[Collected data]
[Start of section]

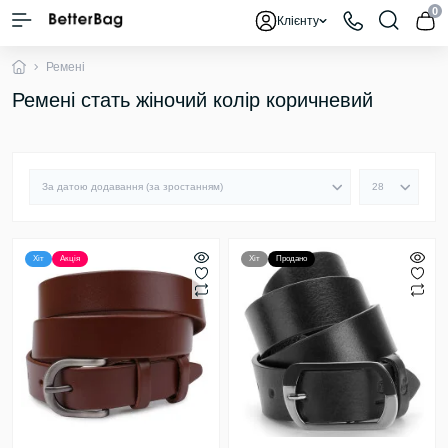
0
Клієнту
Ремені
Ремені стать жіночий колір коричневий
Хіт
Акція
Хіт
Продано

[End of section]

• _BRIEF_:
Count the lines above that contain "Ремені" and reply with the figure alone.

• _EXERCISE RESPONSE_:
2